I begin my descent. I pass my midterm diver. Very soon, it gets dark. I do not have glasses because they would serve me for nothing in this environment. So I stand, with my eyes closed. I’m relaxed and sinking slowly in the water like I’m used to. I feel the pressure now, but I also suddenly feel the sledge slowing. Then it stops, softly. Usually it stops dead. When I realize that something is wrong, I feel my legs sinking knee-deep in a soft, thick and viscous material. It is almost as if moving sands are closing in on me at 112 meters below the surface. It is actually a mixture of clay and silt, a mound a few meters higher than the sonar onboard the boat. It wasn’t identified even though it stood in the stack axis of the descent of my sledge. It’s nobody’s fault; sonar is not so precise.

In no time, I understand what’s happening to me. I’m stuck. I cannot get my feet outside the box, and I know there’s no exit door. I simply do not have enough oxygen to both work my way out of this with strength and go up as I have expected, swimming, with my hands and fins. If I want to live, I have only four seconds to start my ascent. But I am stopped, stunned and unable to move. I think about my team: What will they do when they go down to find me, lifeless and filled with water? I’m dying; that’s it. Today is the day. In 15 seconds, I will have consumed all the remaining air I was keeping for my ascent. I am also a few seconds away from being caught by nitrogen narcosis. I will go crazy right before dying.

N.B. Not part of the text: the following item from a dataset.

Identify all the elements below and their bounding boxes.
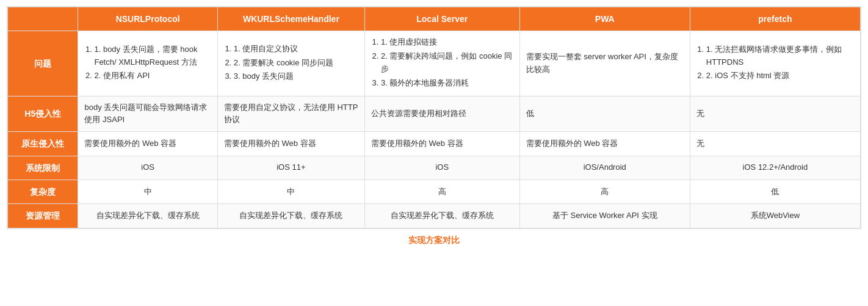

“Did I become a vegetable?”

Suddenly, I have an idea. The parachute. Yes! I trigger the opening of the small air valve, which then rushes into the parachute. It’s working but it’s slow and long. So I wait, very still, with my eyes closed. I have no other choice. I try to relax. Everything at 112 m is multiplied by 10. One consumed oxygen molecule at the surface is equal to 10 or 12 molecules consumed at that kind of depth. One second is equivalent to 10 seconds. Time and life are both very cruel at the bottom of an ocean. I am now barely conscious. Finally, I remember feeling the chute tearing me away from my trap like a champagne cork. The ascent back to the surface, back to life, is way too long. When I reach the surface, I have strangely not entirely lost consciousness, but my body no longer responds to my brain. Did I become a vegetable? My team, frightened, retrieves and saves me. If I had not been so well-trained, I would not have survived this scary adventure. Instead of the planned 2 minutes and 40 seconds that I went down under water for, I stayed 3 minutes and 50 seconds. In the boat, I gradually recover and quickly regain all my abilities.

Pierre Frolla reascending to the surface, following the guideline with the sled and parachute attached to it.

A few years later, I’m on a movie set doing 60-m free diving over and over all day long, and an air bubble is created in my brain on one of these repetitive dives. But instead of being redirected into my lungs, it remains stuck in my head. When ascending, inevitably, this tiny compressed air bubble suddenly decompresses and its size gets multiplied by six. I immediately lose consciousness. Later, I wake up in a hyperbaric chamber. I stay there for eight and a half hours. But when I wake up in that box, I cannot feel my body. I’m unable to move. For hours, I do not know if I will stay quadriplegic or not. This awakening in the box is one of my worst-ever memories of free diving. I do not understand what is happening to me. It takes me 30 minutes to remember that I was free diving and to deduce that I certainly had a bad accident.

Apnea is an extreme sport. I’ll remember it always. Yesterday I dived to 113 meters. I’ll do it again tomorrow.